Achieving End-to-End Omics Data Analysis and Facilitating Interactive Results Sharing in Sequencing Units

Published on March 28th, 2024
by Murat Akhmedov

 12 min read

Interactive interface Omics Playground V3

Introduction

I recently had the opportunity to interview Jonathan Landry, Bioinformatician at EMBL’s GeneCore facility.

Jonathan completed his PhD at EMBL in the genomics and transcriptomics landscape of HeLa cells. Prior to that, he was also a research scientist at Cambridge University. He then continued as a bioinformatician at EMBL sequencing genome sequencing center, GeneCore in short.

Watch the video to see the full interview or continue reading to learn more about Jonathan’s role at EMBL and his take on end-to-end data analysis in Sequencing Units.

Interview

Would you like to provide more information about your background and your current role?

Jonathan: I’m a bioinformatician at the EMBL genomic core facility. I was trained as a molecular biologist in France before realizing that to work with omics data and analyze results I would need a bit more than Excel.

Then I moved to EBI in Cambridge (UK) to finish my Masters and I stayed there for a year and a half.

I joined EMBL in Heidelberg for my PhD during which I worked with genome assemblies and expression profiles of HeLa cell lines. After that, I joined the Genomic Core facility to actually support and help users on their projects to analyze data or train them to analyze their data.

That’s what I’ve been doing for the past nine years and then I met you on my way and we discussed what you are doing and that’s how I’m here today.

We would like to understand a bit more how you operate at GeneCore. What would the journey look like for end users if they wanted to sequence at GeneCore?

Jonathan: We are a sequencing facility so our main mission is to produce sequencing data. 

Research groups are approaching us with a specific biological question and they think that sequencing might help to better understand their system or to answer their question. 

We then sit together and try to design the experiment. Sometimes they have a precise idea, sometimes they need our help. They would either send ready-to-run sequencing libraries that they performed on their own or send nucleic acids that we can prepare for the sequencing.

 We have different methodologies and different platforms so we can really adapt the best sequencing strategy to their specific questions.

 We then perform the sequencing, do some QC and we might have some requests to help analyze the data.

 As you can imagine the range of applications can be quite vast and the range of the biological questions that might be asked is also very different. So depending on the resources that we have, we can address those requests and establish collaborations which come in different flavors of course. 

It could be a very standard approach where we do have a tool in place. Otherwise, we also can invest a bit of time to help them find a better approach to get insight into their question.

It’s very interesting. In terms of experiments, what kind of data types or experiments were your users mostly generating or running in the past years?

Jonathan: We do have quite a lot of genome assemblies in terms of type of application. We also have a lot of transcriptomics studies.

In the last five years, we have seen an increase in single-cell (droplet-based), SMART-Seq, and other kind of approaches. We see an appetite for such studies so we are more and more processing these kinds of samples.

Then we have ChIP-Seq and Methyl-Seq, so it’s not restricted to the couple of methodologies I just cited. It’s very vast.

EMBL also recently announced this new program that will focus on the ecology and metagenomics of different environmental samples and things like that, so it’s really diverse.

I also heard that your lab is establishing Olink pipelines right?

Jonathan: Yes, we do have some pilot experiments on Olink. I’m not in charge of this specifically but there are some people in the lab collaborating with GSK that are establishing the methods and they want to see if this provides some kind of value to their project.

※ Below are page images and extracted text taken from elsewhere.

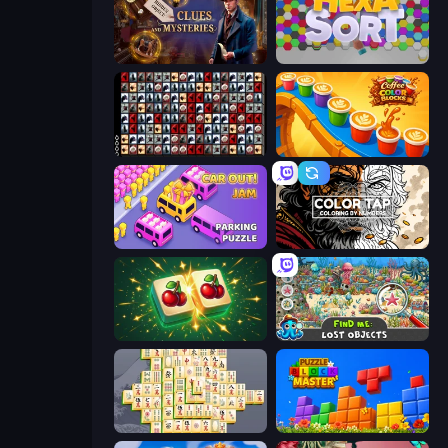
Hidden Object: Clues and Mysteries
Hexa Sort
War Mahjong
Coffee Color Blocks
Car OUT! Jam Parking Puzzle
Color Tap: Coloring by Numbers
Mahjong Puzzle: Tile Match
Find Me: Lost Objects
Mahjong Online
Puzzle Block Master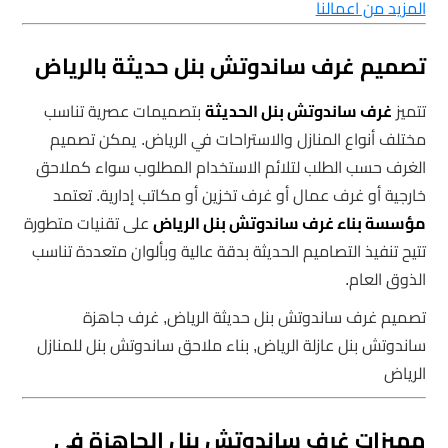
المزيد من اعمالنا
تصميم غرف ساندوتش بنل حديثة بالرياض
تتميز
غرف ساندوتش بنل الحديثة
بتصميمات عصرية تناسب
مختلف أنواع المنازل والاستراحات في الرياض. يمكن تصميم
الغرف حسب الطلب لتلائم الاستخدام المطلوب سواء كملاحق
خارجية أو غرف عمال أو غرف تخزين أو مكاتب إدارية. تعتمد
مؤسسة بناء غرف ساندوتش بنل الرياض
على تقنيات متطورة
تتيح تنفيذ التصاميم الحديثة بدقة عالية وبألوان متعددة تناسب
الذوق العام.
تصميم غرف ساندوتش بنل حديثة الرياض, غرف جاهزة
ساندوتش بنل عازلة الرياض, بناء ملاحق ساندوتش بنل للمنازل
الرياض
مميزات غرف ساندوتش بنل الجاهزة في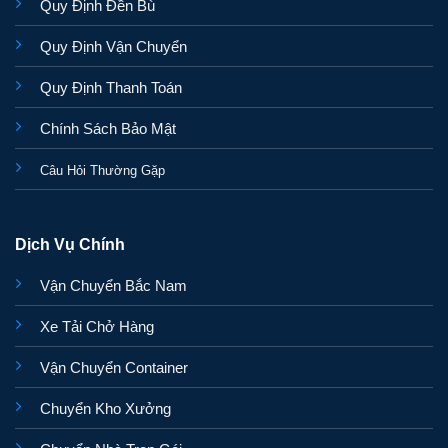
Quy Định Đền Bù
Quy Định Vận Chuyển
Quy Định Thanh Toán
Chính Sách Bảo Mật
Câu Hỏi Thường Gặp
Dịch Vụ Chính
Vận Chuyển Bắc Nam
Xe Tải Chở Hàng
Vận Chuyển Container
Chuyển Kho Xưởng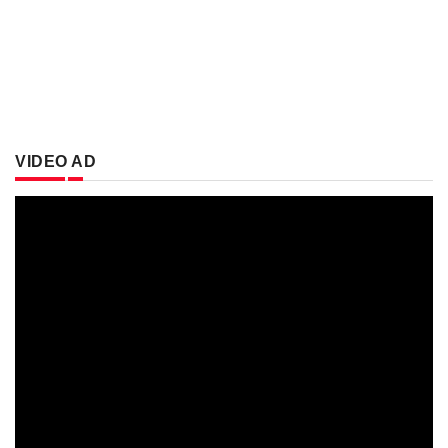
VIDEO AD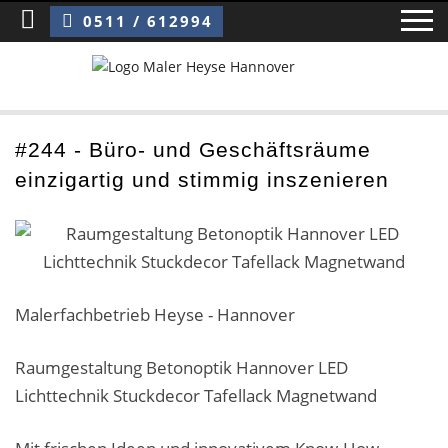
Sie sind hier:
Büro- und Geschäftsräume einzigartig und stimmig inszenieren
0511 / 612994
Home
#244 - Büro- und Geschäftsräume
einzigartig und stimmig inszenieren
Blog
Über uns ›
Über uns
Malerfachbetrieb Heyse - Hannover
Mitarbeiter / Das Team
Raumgestaltung Betonoptik Hannover LED
Referenzen und Kundenbewertungen
Lichttechnik Stuckdecor Tafellack Magnetwand
Storytelling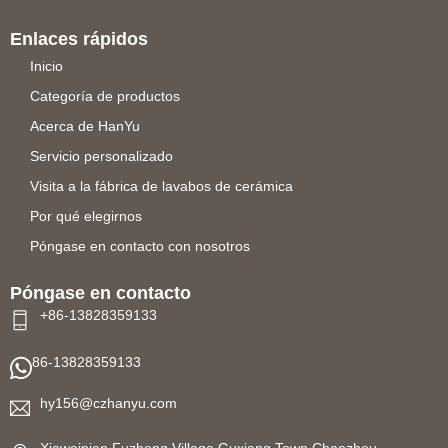
Enlaces rápidos
Inicio
Categoría de productos
Acerca de HanYu
Servicio personalizado
Visita a la fábrica de lavabos de cerámica
Por qué elegirnos
Póngase en contacto con nosotros
Póngase en contacto
+86-13828359133
86-13828359133
hy156@czhanyu.com
Xiaweipian,Fuzhong Village,Guxiang Town,Chaozhou,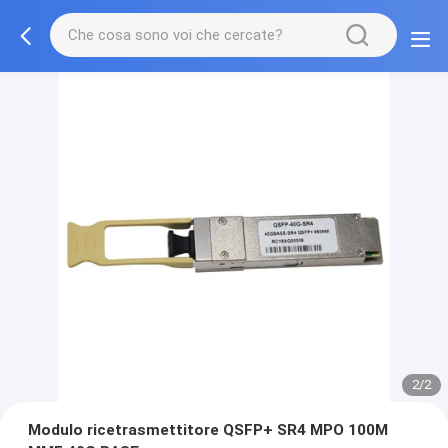
2/2
Modulo ricetrasmettitore QSFP+ SR4 MPO 100M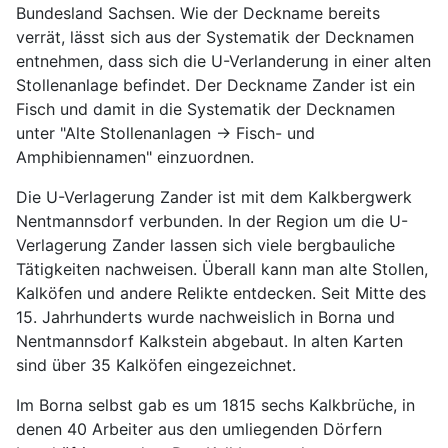
Bundesland Sachsen. Wie der Deckname bereits
verrät, lässt sich aus der Systematik der Decknamen
entnehmen, dass sich die U-Verlanderung in einer alten
Stollenanlage befindet. Der Deckname Zander ist ein
Fisch und damit in die Systematik der Decknamen
unter "Alte Stollenanlagen -> Fisch- und
Amphibiennamen" einzuordnen.
Die U-Verlagerung Zander ist mit dem Kalkbergwerk
Nentmannsdorf verbunden. In der Region um die U-
Verlagerung Zander lassen sich viele bergbauliche
Tätigkeiten nachweisen. Überall kann man alte Stollen,
Kalköfen und andere Relikte entdecken. Seit Mitte des
15. Jahrhunderts wurde nachweislich in Borna und
Nentmannsdorf Kalkstein abgebaut. In alten Karten
sind über 35 Kalköfen eingezeichnet.
Im Borna selbst gab es um 1815 sechs Kalkbrüche, in
denen 40 Arbeiter aus den umliegenden Dörfern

If we define omics data analysis in three pillars—primary, secondary, and tertiary—primary focuses on data acquisition, storage, and management; secondary involves pipeline or workflow automation, including tasks such as mapping, alignment, quantification, and quality control; and tertiary being data discovery through exploration, visualization, and all downstream analysis.

With these three layers of data analysis in mind, what level of data analysis would you provide to your end users?

Jonathan: We provide primary and secondary analysis on a regular basis. As I was saying before, we are a sequencing facility so we do distribute the sequencing reads at the end and this comes with some automatic pipeline that looks at the quality of those sequences. If we see something weird we can still discuss with the user if it’s relevant or not. We also provide mapping for transcriptomics and quantification.

 For the last pillar, the discovery or interpretation of results, we have limited resources in terms of bioinformaticians in the lab, so we don’t have enough resources to address all the requests that we have. We try to answer most of them and also to provide a solution if we don’t have enough resources on our side.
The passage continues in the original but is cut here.